Talk:Reinforcement learning

From Scholarpedia
Jump to: navigation, search

    Interesting article, better suited to the topic "Neural RL" than "RL". Detailed comments follow.


    General Response to the Referee

    We have tried to take care of all comments and we are grateful also for the editorial work the Ref. has done!

    Concerning the Introduction:

    We have added a more general paragraph on model-based methods as compared to RL, where we are basically adopting the description from the Kaelbling et al (1996) review. Clearly, given the limited space, we could not extend this very much.

    Concerning the point on the possible bias too much towards "the neuronal perspective":

    In general it seems that the field of RL has especially in the last years rather more strongly developed this "neuronal branch" (through the physiological work of Schultz and others, through models of Suri et al and others, etc.) Textbooks on computational neuroscience are indeed essentially only talking about this perspective (see e.g. Dayan and Abbott). Hence, we do believe that the machine-learning perspective and the neuronal perspective should have pretty much the same weight in such an article. We have tried to achieve this by putting them side-by-side, to more clearly show the relations between both fields. Hence we do not think that the neuronal perspective is overweight.

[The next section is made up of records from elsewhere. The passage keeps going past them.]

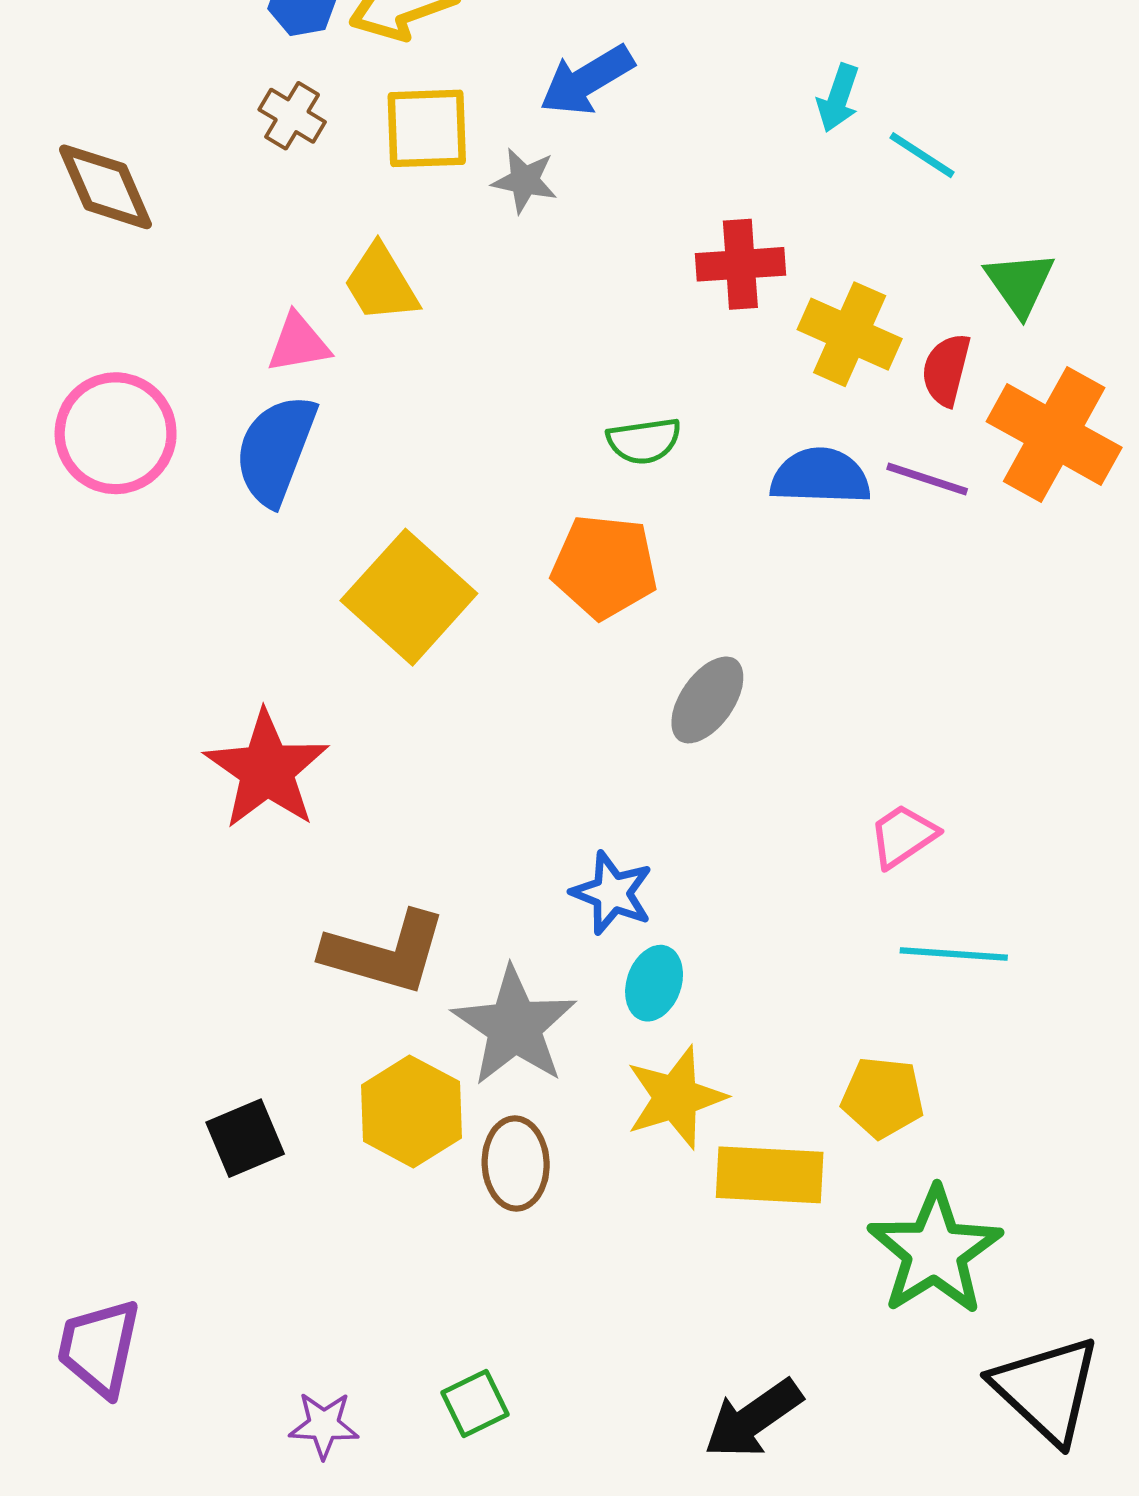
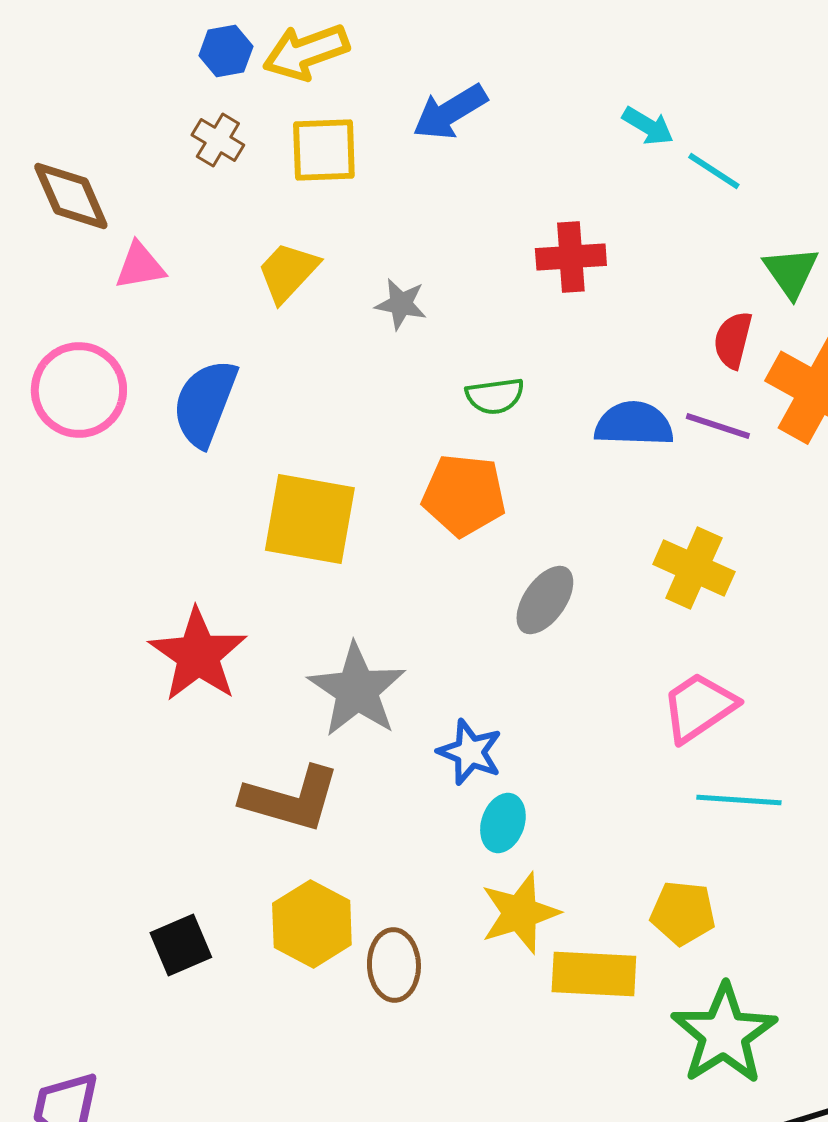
cyan arrow: (838, 98) -> (648, 126), turned -78
gray star: (525, 181) -> (401, 304), moved
yellow trapezoid: (381, 283) -> (288, 272), turned 74
yellow cross: (850, 334) -> (694, 568), moved
pink triangle: (298, 343) -> (140, 266), moved
yellow square: (409, 597) -> (310, 519), turned -32
pink trapezoid: (903, 836) -> (699, 707), size x1.4
gray star: (514, 1026) -> (357, 690), moved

    Concerning Exploration/Exploitation

    The refs. comments on Exploration, Exploitation has so far not been followed because we could not make anything from the Refs statement about "some recent lovely theory (E-cubed et al)". Sorry but we did not find this. Could the ref point this out more clearly. Then we will be able to discuss this issue in an appropriate way in another revision round.


    • "RL-agent" -> "RL agent". There is no need to hyphenate this phrase.
    • "normally by trial-and-error": That description is not accurate and should be changed. To many readers, trial and error implies guessing.
    • "encodes the success of an action": Perhaps "the success of an action's outcome". Some authors have explicitly argued that rewards need to be tied to states only, not actions.
    • "to learn actions" -> "to learn to select actions"?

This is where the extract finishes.